Task: Output all entries verbatim. Skip pictures.

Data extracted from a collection
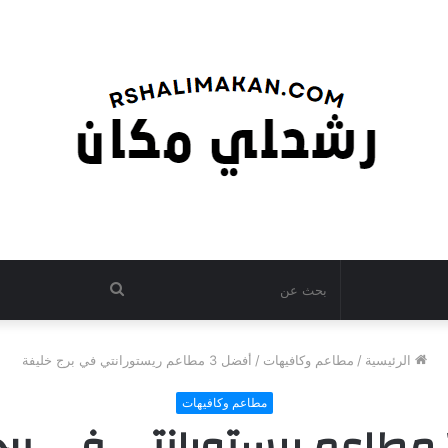
بحث
عن
الرئيسية
/
مطاعم وكافيهات
/
أفضل 3 مطاعم ريستورانتي في برج خليفة
مطاعم وكافيهات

Solution to this problem:
بحث
عن
الرئيسية
/
مطاعم وكافيهات
/
أفضل 3 مطاعم ريستورانتي في برج خليفة
مطاعم وكافيهات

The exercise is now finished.